-- Opening Marker --
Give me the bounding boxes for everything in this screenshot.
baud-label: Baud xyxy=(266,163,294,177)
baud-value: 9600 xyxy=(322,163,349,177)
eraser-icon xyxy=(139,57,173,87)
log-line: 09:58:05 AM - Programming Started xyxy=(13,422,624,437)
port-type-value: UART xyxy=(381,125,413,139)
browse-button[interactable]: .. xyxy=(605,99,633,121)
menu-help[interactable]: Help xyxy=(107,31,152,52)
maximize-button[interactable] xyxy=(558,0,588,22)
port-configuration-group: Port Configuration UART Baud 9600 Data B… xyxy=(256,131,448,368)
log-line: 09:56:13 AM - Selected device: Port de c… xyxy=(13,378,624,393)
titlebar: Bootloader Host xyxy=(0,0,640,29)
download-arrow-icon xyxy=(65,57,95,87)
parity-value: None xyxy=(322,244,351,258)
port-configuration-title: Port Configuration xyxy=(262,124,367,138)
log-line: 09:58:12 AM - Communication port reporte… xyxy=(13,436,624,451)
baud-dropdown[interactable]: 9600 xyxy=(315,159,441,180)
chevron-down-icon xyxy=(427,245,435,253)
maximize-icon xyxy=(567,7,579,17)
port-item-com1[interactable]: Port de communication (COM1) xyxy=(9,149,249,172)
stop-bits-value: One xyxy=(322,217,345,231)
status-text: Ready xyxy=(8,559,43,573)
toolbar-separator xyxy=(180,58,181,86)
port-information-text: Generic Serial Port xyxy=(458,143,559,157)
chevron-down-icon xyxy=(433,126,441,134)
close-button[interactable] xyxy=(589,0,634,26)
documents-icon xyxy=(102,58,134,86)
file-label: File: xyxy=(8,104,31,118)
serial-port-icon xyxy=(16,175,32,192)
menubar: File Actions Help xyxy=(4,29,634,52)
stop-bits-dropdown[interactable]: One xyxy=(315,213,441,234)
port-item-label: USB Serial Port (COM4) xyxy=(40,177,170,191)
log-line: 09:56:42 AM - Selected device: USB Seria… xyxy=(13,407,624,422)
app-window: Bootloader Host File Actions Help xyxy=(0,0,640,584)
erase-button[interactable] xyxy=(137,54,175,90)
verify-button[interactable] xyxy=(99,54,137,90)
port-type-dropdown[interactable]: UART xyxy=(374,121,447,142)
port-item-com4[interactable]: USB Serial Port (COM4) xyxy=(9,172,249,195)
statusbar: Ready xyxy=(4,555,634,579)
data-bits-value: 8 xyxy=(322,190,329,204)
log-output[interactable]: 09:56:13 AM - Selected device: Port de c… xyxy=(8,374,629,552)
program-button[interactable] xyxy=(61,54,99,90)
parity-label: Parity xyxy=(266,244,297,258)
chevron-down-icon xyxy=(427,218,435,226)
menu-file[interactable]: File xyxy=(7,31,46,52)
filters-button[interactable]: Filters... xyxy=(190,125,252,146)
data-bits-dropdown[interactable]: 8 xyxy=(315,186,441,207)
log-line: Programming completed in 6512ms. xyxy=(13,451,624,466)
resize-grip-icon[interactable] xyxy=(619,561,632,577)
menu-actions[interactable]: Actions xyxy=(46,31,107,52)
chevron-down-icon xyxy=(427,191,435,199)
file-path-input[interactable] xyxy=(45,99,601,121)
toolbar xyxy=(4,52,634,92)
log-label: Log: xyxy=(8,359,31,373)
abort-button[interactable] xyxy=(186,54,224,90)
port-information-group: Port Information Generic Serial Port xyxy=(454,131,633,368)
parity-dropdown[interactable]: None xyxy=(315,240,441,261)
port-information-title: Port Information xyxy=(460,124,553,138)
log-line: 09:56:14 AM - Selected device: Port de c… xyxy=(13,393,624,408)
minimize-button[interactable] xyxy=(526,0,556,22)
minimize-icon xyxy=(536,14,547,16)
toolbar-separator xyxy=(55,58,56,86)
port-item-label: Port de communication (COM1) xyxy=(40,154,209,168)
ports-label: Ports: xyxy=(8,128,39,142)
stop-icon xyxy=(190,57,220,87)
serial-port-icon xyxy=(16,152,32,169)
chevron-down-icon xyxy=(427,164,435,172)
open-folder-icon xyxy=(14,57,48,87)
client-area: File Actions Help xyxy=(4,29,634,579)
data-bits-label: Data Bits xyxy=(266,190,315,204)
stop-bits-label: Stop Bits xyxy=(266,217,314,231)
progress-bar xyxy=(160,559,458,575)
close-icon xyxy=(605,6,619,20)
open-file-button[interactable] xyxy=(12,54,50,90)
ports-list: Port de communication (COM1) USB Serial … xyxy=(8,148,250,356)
-- Closing Marker --
The task:
Search the entries above for "type". Show every line that has it.

Solution to this problem:
port-type-value: UART xyxy=(381,125,413,139)
port-type-dropdown[interactable]: UART xyxy=(374,121,447,142)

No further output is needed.